An insignificant investment with a potentially huge pay-out. Such gambles do not cross you path very often. But that’s what is was, a gamble, I knew it. Odds were stacked against me, yet I could not resist. Let me tell you what I stumbled across while researching URL shortening services and one-character internet domains, and how it panned out.


On social media, especially on Twitter, the length of your message can be very important. If you want to share a link, you have every reason to make the URL use as little characters as possible. URL shortening services such as bit.ly, goo.gl, ow.ly, t.co, TinyURL, tr.im and su.pr assist you doing that. The downside is that they gather data from your clicks, or even add some kind of banner. As I like to keep my data myself, I was looking into how to set up my own URL shortening system. YOURLS is an open-source system that allows setting such a service on your dedicated server/hosting.

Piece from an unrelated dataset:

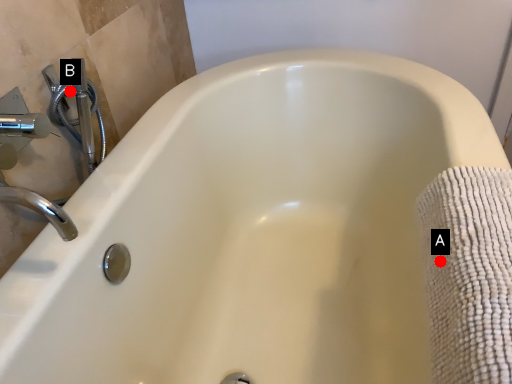 Question: Two points are circled on the image, labeled by A and B beside each circle. Among these points, which one is nearest to the camera?

Choices:
 (A) A is closer
 (B) B is closer

Answer: (A)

For URL shortening you obviously need a very short URL, which is how I came into the realm of single-character domains. Internet domains that consist of just one letter/number are scarse: just 36 potentially exist for every TLD. In reality, a lot less are available, as most TLD’s only allow domain name registrations from two characters and up, some don’t even allow combinations that only consist of numbers. For .com, for example, only three one-character domains were ever allowed. Z.com was sold in 2014 for 6.8 million USD. Yes, million. What Twitter payed for t.co is unknown, but e.co (with the lesser desirable .co domain) was auctioned for 81,000 USD. There is clearly value there.

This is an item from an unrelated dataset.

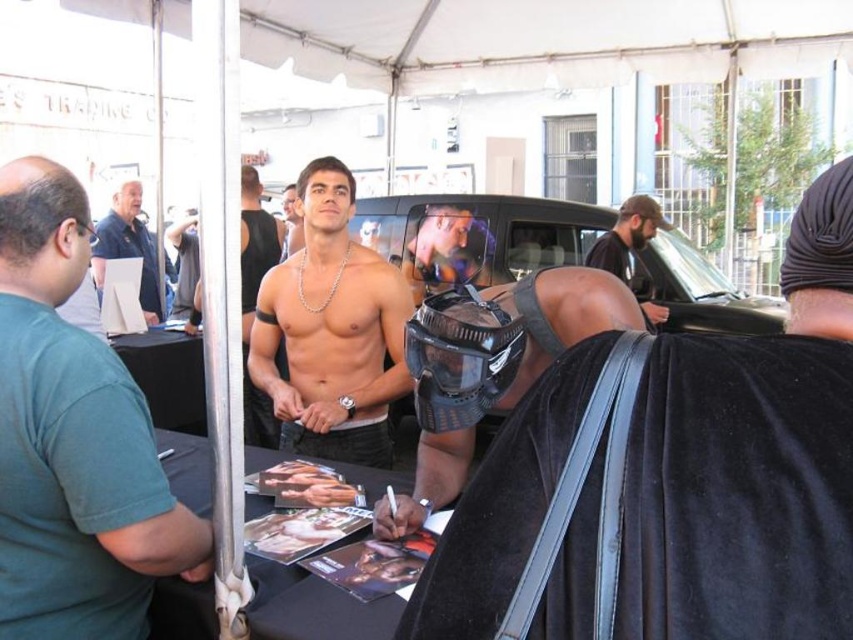 You are a photographer at the event and need to capture a clear photo of the shiny silver chain at center and the bearded man at center. Based on their positions, which object is closer to the bottom edge of the photo?

The shiny silver chain at center is closer to the bottom edge of the photo because it is positioned below the bearded man at center.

Just for fun, I decided to use Neostrada’s domain cearch tool. On my first try I unexpectedly struck gold. Everything was taken, except for a.nl, which was available for just € 2.95. Could that be correct? It seemed unlikely. The .nl terms and conditions indicate that a minimum of 2 characters are required. Then again, so do the .be tems. Hmmm, what to do?

Could the rules have changed? For .fr domains they did change fairly recently (2015), and single-character is possible. Like with all new domain options, new possibilities are released in three phases: sunrise, landrush and general availability. In the first phase, you need to be a trademark holder and pay a premium of EUR 300. In the second, the price of registration can amount up to EUR 15,000. 

This was swiftly becoming a much bigger risk. However, I could not find any mention of sunrise or landrush periods, and the price was clearly indicated as EUR 2.95. In the EU all online purchases are subject to a cooling-off period of 14 calendar days, so I decided to take the gamble with one domain and have the other 25 letters ready for purchase (to the right in the screenshot). After confirming the purchase, I immediately send an email to Neostrada to ask for confirmation.

It took several hours to get a reponse back. Sadly, two characters remain the minimum. The availability was due to an error. The cost of EUR 2.95 would be reimbursed. Darn.

Some might label me naive, and I admit it was a long shot. But hey, nothing ventured, nothing gained.

At least we all learned something we might put to good use, one day. Right?